IBM plans to release the final version of DB2 Viper 2, a major upgrade to its DB2 9 database software, before the end of this year, a company spokesman said this week.
DB2 Viper 2 went into open beta last week, and is the first major refresh of IBM's DB2 9 database since its release in July last year. The beta program is open to DB2 customers willing to test the software and provide feedback to IBM to help it hone the product, said Bernie Spang, director of IBM data servers.
IBM highlighted some of the new features in Viper 2 in a posting about the beta release last week. Among the features are new workload management tools that should give better query performance from data warehouses, and better handling of XML data within the database, IBM said.

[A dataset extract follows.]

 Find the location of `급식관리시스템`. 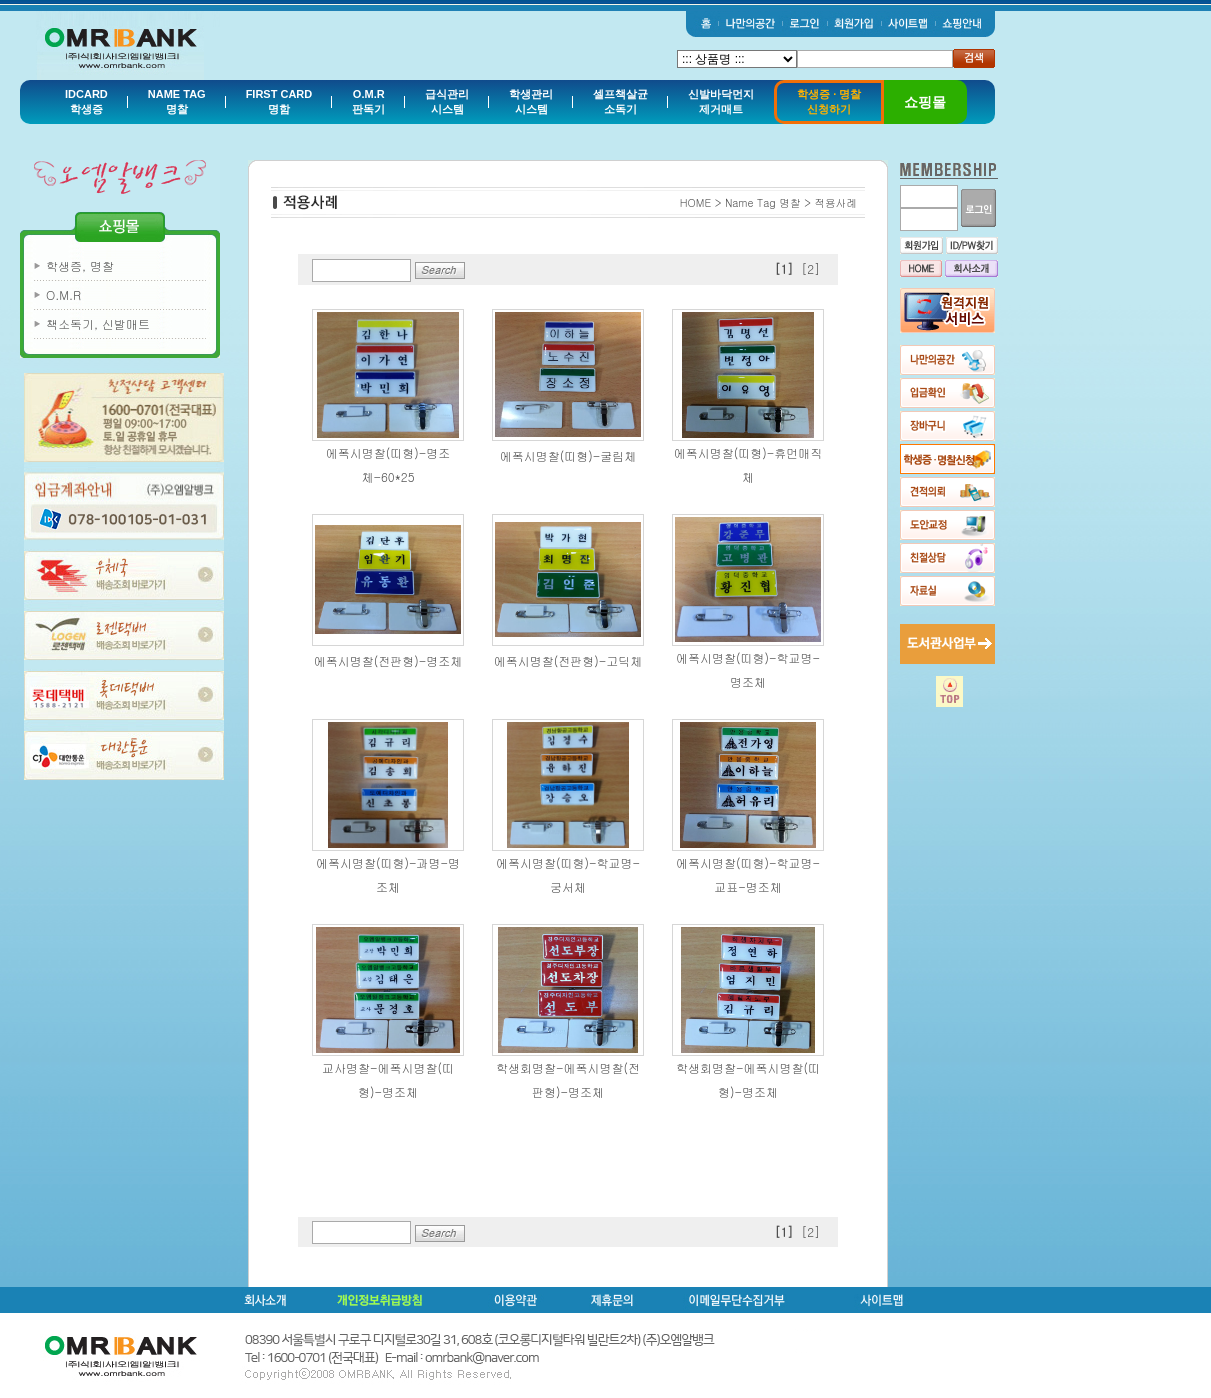 급식관리시스템 is located at coordinates (447, 101).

The update will also make it easier to manage new security features introduced with the first version of DB2 9, Spang said. The first version introduced label-based access control, which allows customers to set access privileges for individual columns of data depending on what role people have in a company.
DB2 Viper 2 will make it simpler to manage and administer those role-based privileges, Spang said. He wouldn't go into detail but said the improvements "do things in software that save the administrator from having to deal with it."
IBM will be looking for Viper 2 to strengthen its position against database rivals Oracle and Microsoft, both of which grew their 2006 database revenue more quickly than IBM, according to recent figures from analyst Gartner.
Oracle grew its database business by 14.9 percent last year to give it 47.1-percent of the market, Gartner said. Microsoft grew its business by 28 percent for a 17.4 percent share, while IBM grew by 8.8 percent to give it 21.1-percent of the market, Gartner said.
The overall market in 2006 was worth $15.2bn (£7.1bn), up 14.2 percent from 2005, Gartner said. The research company counts revenue from new licenses, updates, subscriptions and hosting, technical support and maintenance. It does not include professional services or hardware revenue.